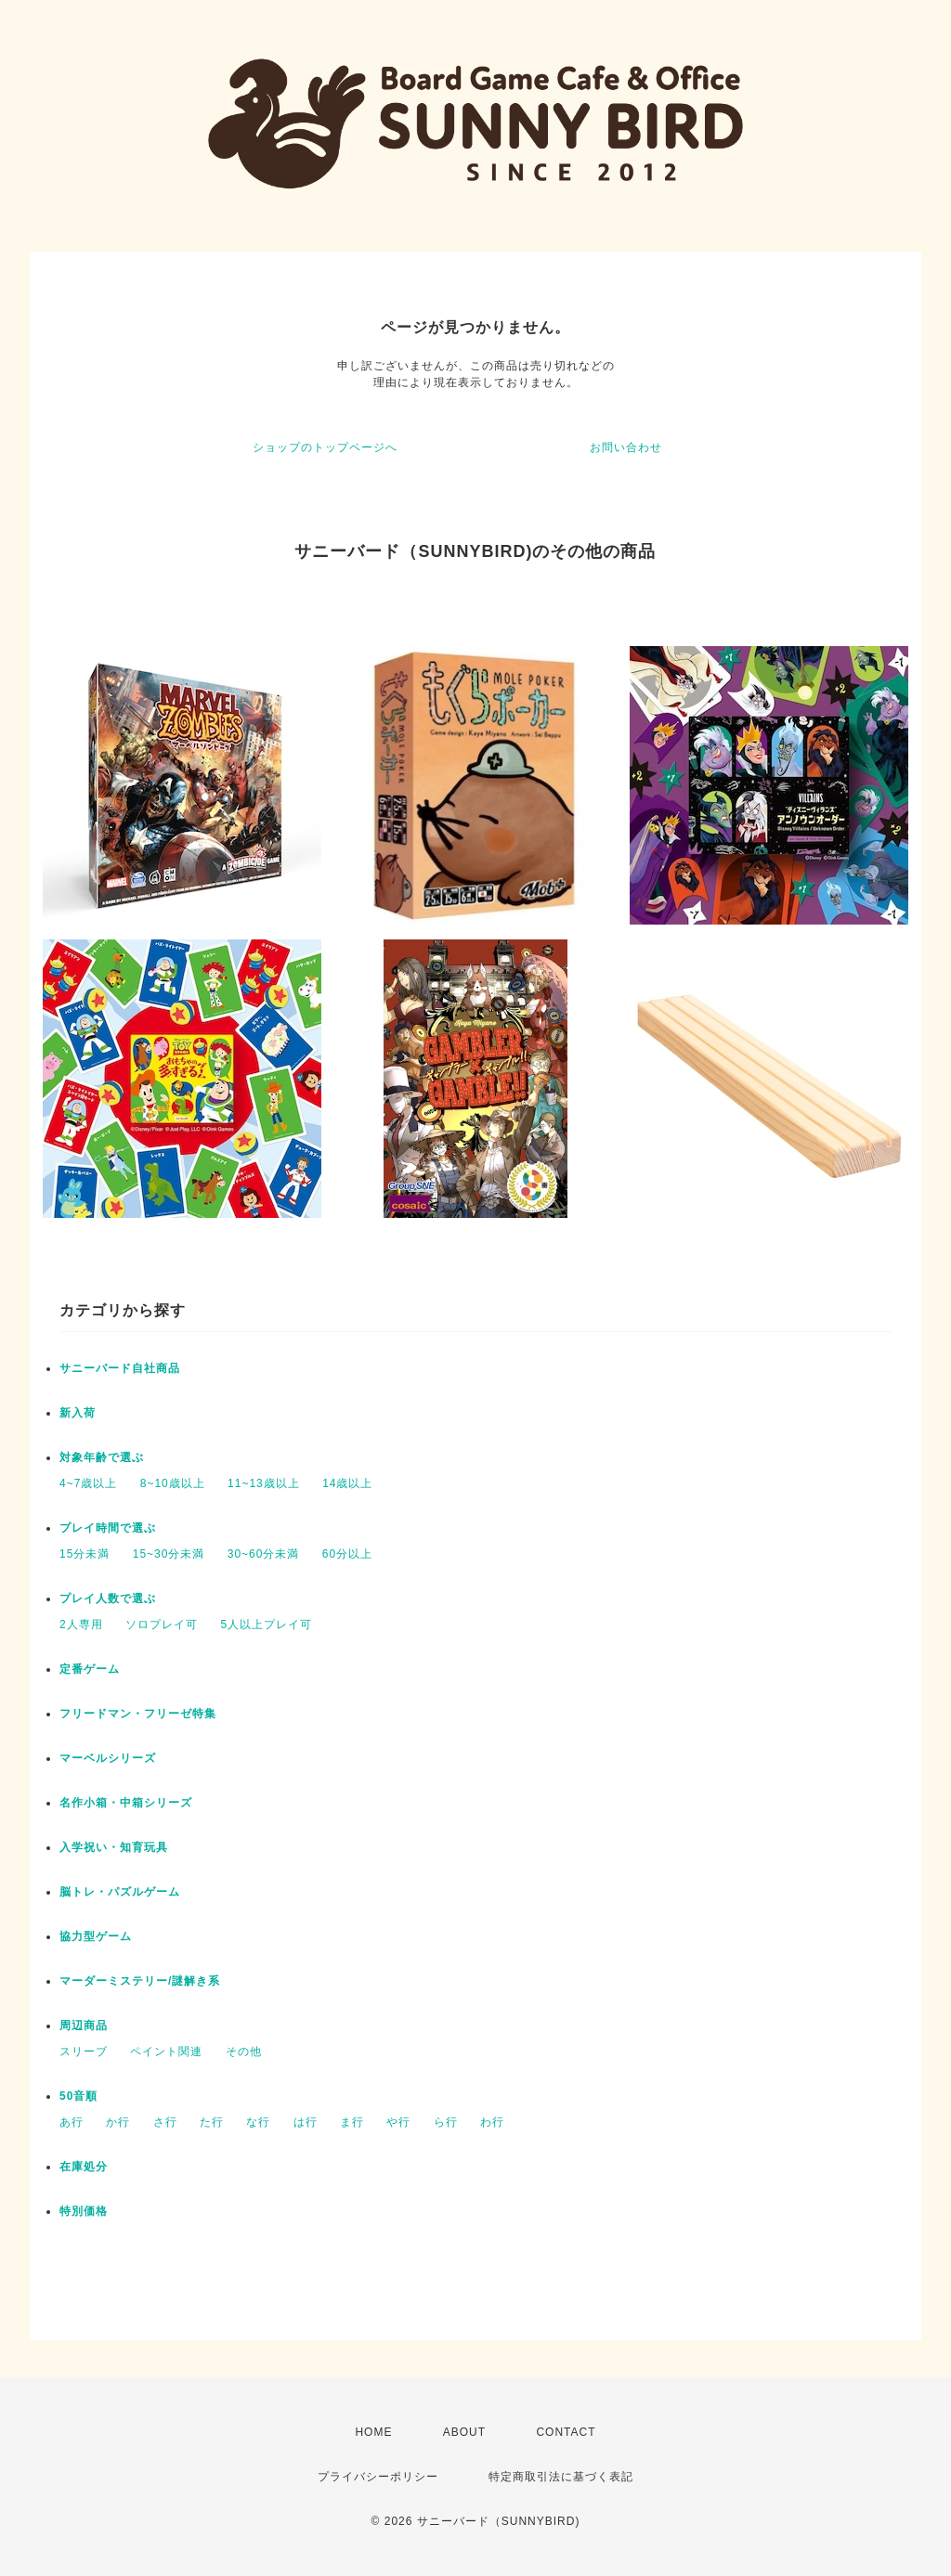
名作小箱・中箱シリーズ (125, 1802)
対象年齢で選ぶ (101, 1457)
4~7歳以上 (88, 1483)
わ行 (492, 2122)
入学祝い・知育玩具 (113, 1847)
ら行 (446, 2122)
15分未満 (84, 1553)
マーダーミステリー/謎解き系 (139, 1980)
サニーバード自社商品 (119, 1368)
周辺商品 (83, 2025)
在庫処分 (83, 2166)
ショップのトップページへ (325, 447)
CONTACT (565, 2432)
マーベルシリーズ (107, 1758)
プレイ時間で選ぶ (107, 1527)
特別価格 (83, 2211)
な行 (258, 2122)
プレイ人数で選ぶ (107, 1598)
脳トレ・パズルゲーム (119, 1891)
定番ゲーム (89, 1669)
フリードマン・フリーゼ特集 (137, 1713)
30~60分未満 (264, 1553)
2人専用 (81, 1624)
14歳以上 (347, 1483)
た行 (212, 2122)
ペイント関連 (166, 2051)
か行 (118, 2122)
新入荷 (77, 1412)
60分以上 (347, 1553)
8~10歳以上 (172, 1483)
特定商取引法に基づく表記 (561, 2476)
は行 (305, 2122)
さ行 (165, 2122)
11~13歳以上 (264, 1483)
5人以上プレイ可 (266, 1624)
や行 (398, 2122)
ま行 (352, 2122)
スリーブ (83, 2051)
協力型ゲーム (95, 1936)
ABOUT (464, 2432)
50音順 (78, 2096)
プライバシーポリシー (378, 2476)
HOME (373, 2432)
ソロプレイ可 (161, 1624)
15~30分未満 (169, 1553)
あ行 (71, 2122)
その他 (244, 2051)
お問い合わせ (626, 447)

==

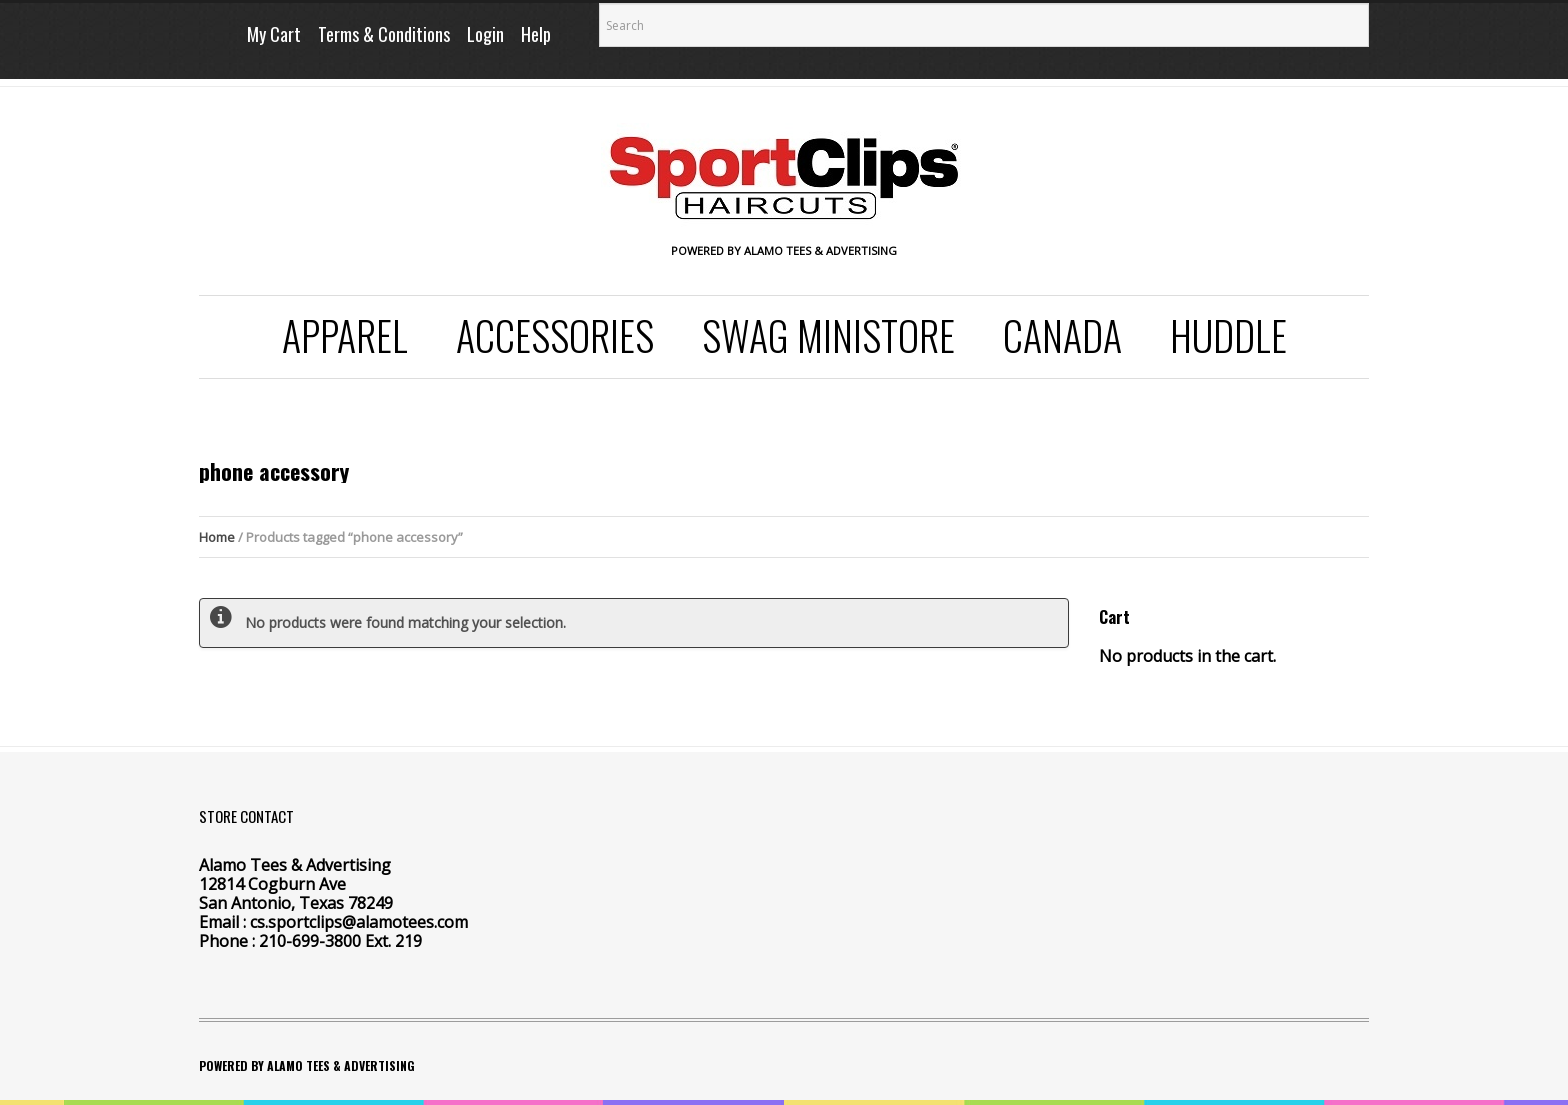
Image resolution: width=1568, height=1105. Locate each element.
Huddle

==

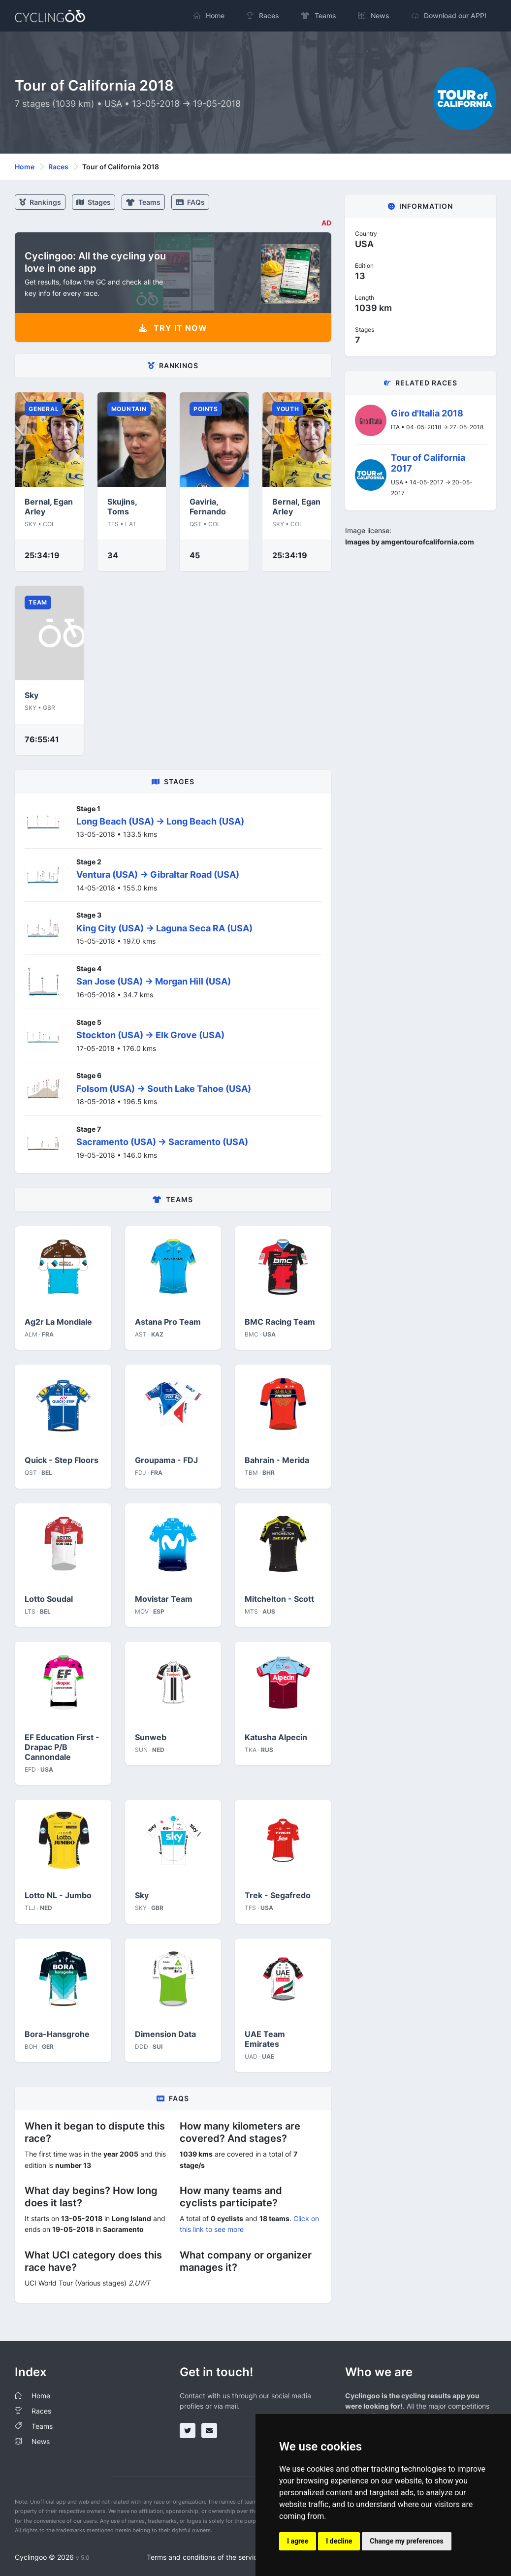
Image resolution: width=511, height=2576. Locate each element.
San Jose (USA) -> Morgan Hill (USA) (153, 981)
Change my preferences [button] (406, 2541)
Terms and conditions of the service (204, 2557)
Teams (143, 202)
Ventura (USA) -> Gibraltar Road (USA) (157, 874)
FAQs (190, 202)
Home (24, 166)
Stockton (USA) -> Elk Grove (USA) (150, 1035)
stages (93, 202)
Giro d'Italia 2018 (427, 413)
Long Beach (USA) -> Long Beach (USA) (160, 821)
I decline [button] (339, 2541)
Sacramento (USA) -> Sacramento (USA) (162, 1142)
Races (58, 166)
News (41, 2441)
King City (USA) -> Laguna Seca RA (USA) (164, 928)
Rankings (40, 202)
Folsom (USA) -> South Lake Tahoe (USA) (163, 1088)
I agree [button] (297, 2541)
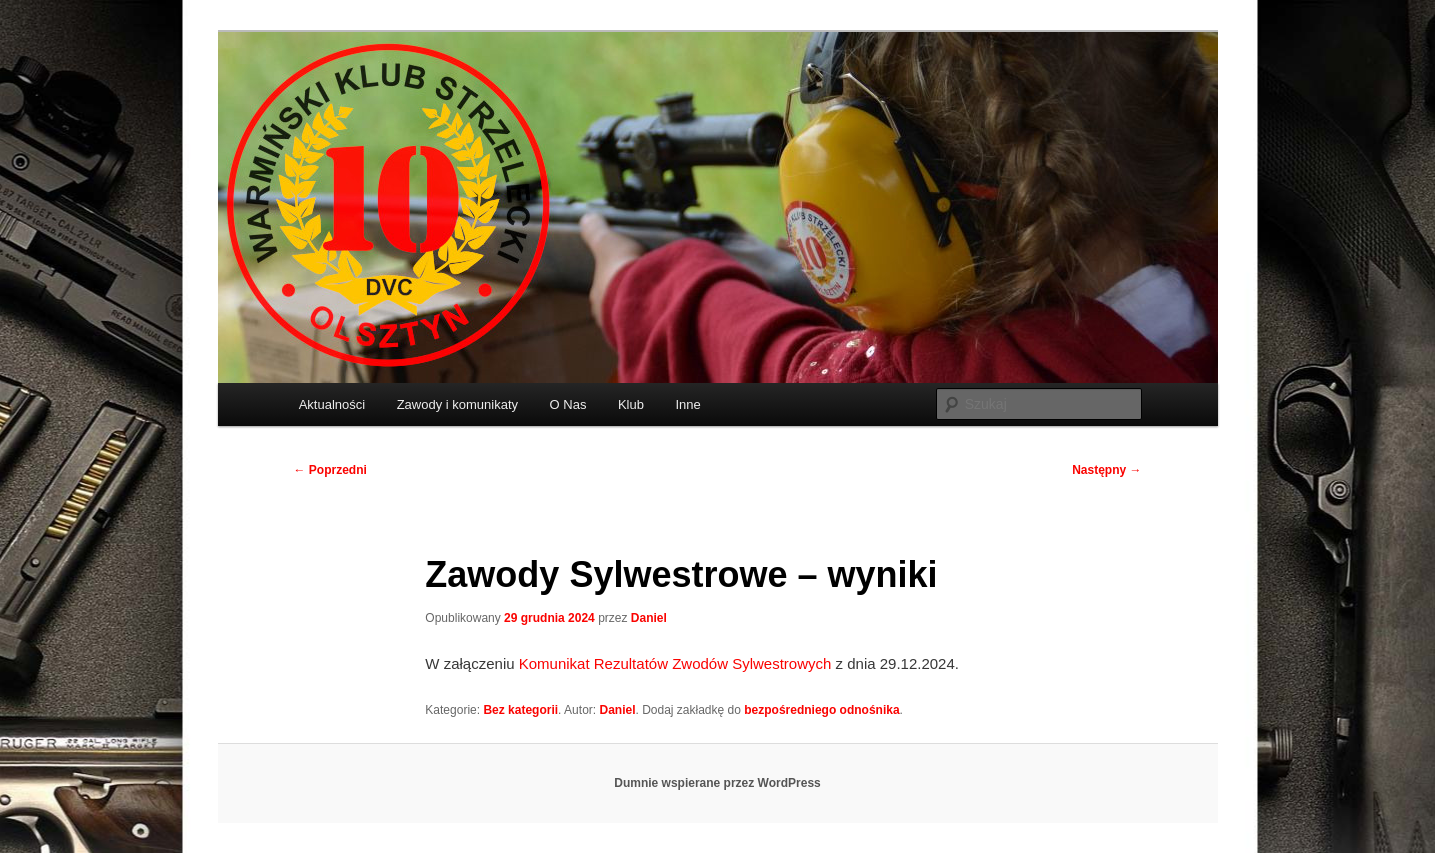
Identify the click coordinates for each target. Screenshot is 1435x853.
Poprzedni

- **DIRECTIONS**
Take exactly the lines from the one containing "stages (93, 202)" through the one containing "Rankings (40, 202)" in the data above, and output them with nothing added.

- **EXPECTED ANSWER**
stages (93, 202)
Giro d'Italia 2018 (427, 413)
Long Beach (USA) -> Long Beach (USA) (160, 821)
I decline [button] (339, 2541)
Sacramento (USA) -> Sacramento (USA) (162, 1142)
Races (58, 166)
News (41, 2441)
King City (USA) -> Laguna Seca RA (USA) (164, 928)
Rankings (40, 202)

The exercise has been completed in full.